Sie hielt es falsch. Sie achtete nicht darauf, dass sie gut im Bild war. Ich erreichte sie beim Kochen, Möhren und Erbsen, Kartoffeln, etwas Fisch, sie hatte sich sogar einen kleinen Salat gemacht. Darüber war ich froh, das ist ein sehr gutes Zeichen, wenn sie sich ein vollständiges Essen zubereitet. Es strengt sie an, so ein Essen kochen, danach muss sie sich hinlegen, klagte sie wie immer, und ich dachte wie so oft, ja, so ist das mit neunzig. Dann legen wir uns hin, nach dem selbstgekochten Essen, nach jedem größeren Essen, natürlich machen wir das dann. Alle würden das so machen.

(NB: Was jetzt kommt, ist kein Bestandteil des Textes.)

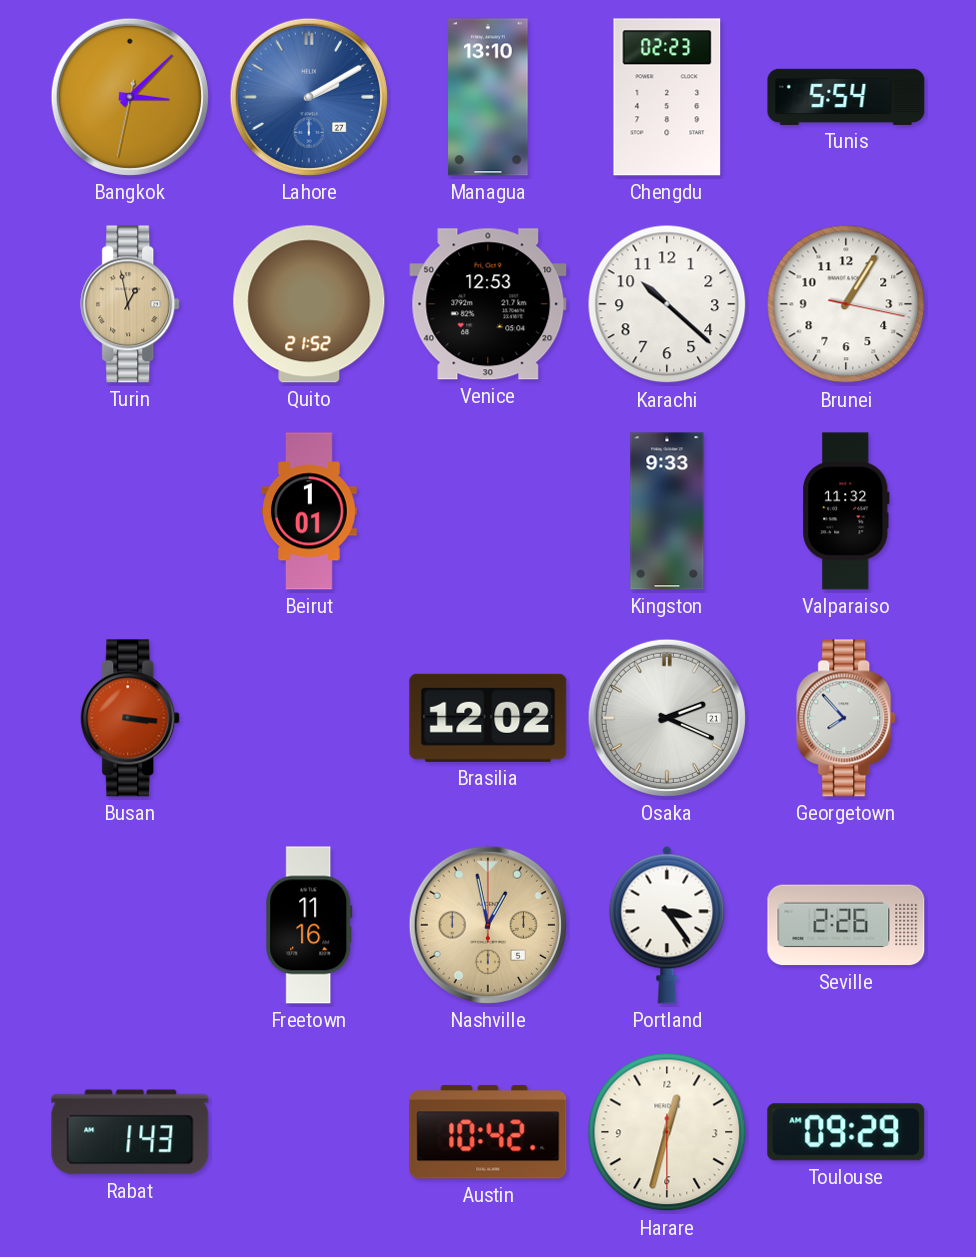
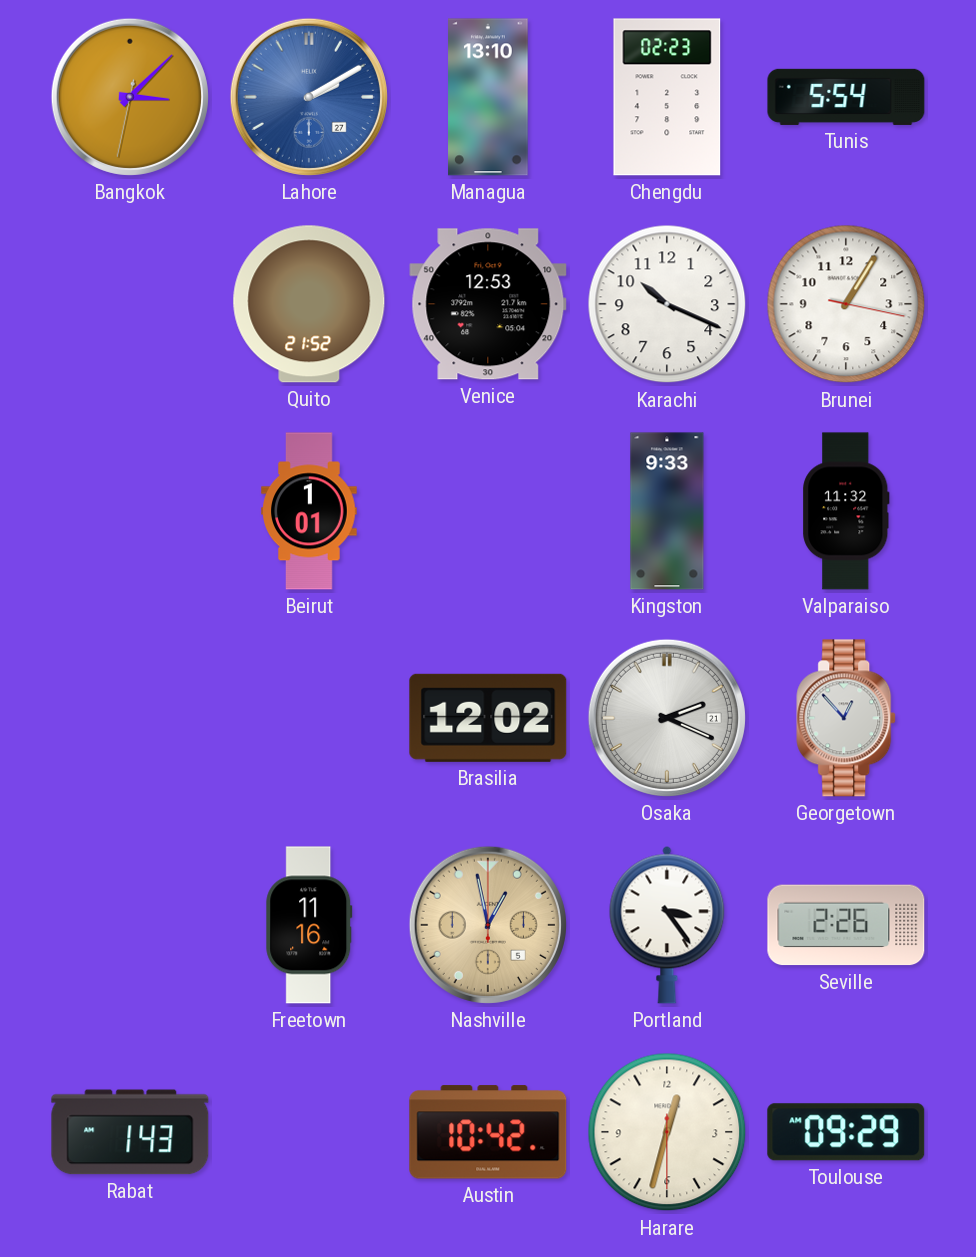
Turin: 12:58 -> none
Karachi: 10:22 -> 10:19
Busan: 3:16 -> none
Georgetown: 7:53 -> 12:53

Ich sah nur einen Ausschnitt ihrer Wange in groß, ein Faltental, oder ich sah sie viel zu dunkel, konnte ihren Kopf nur als Umriss, als Schatten erkennen, oder das Bild fing an zu wackeln, bis sie ihr Smartphone wieder etwas ruhiger hielt.
Wichtig war ihr wahrscheinlich, dass sie mich halbwegs gut sah und das, was ich ihr zeigte. Ich machte eine kleine Führung auf unserem Balkon, zeigte ihr die Clematis, die dunkelvioletten untertellergroßen Blüten, die sich an die gelben gefüllten Rosen schmiegten. Die Blüten tanzten im Wind miteinander. Ich zeigte ihr die weißen Apfelrosenblüten, die wie Seidenblumen aussehen, deren flüchtige Schönheit. Ich versuchte mich selbst in ein gutes Licht zu stellen, nicht zu grell, nicht zu dunkel.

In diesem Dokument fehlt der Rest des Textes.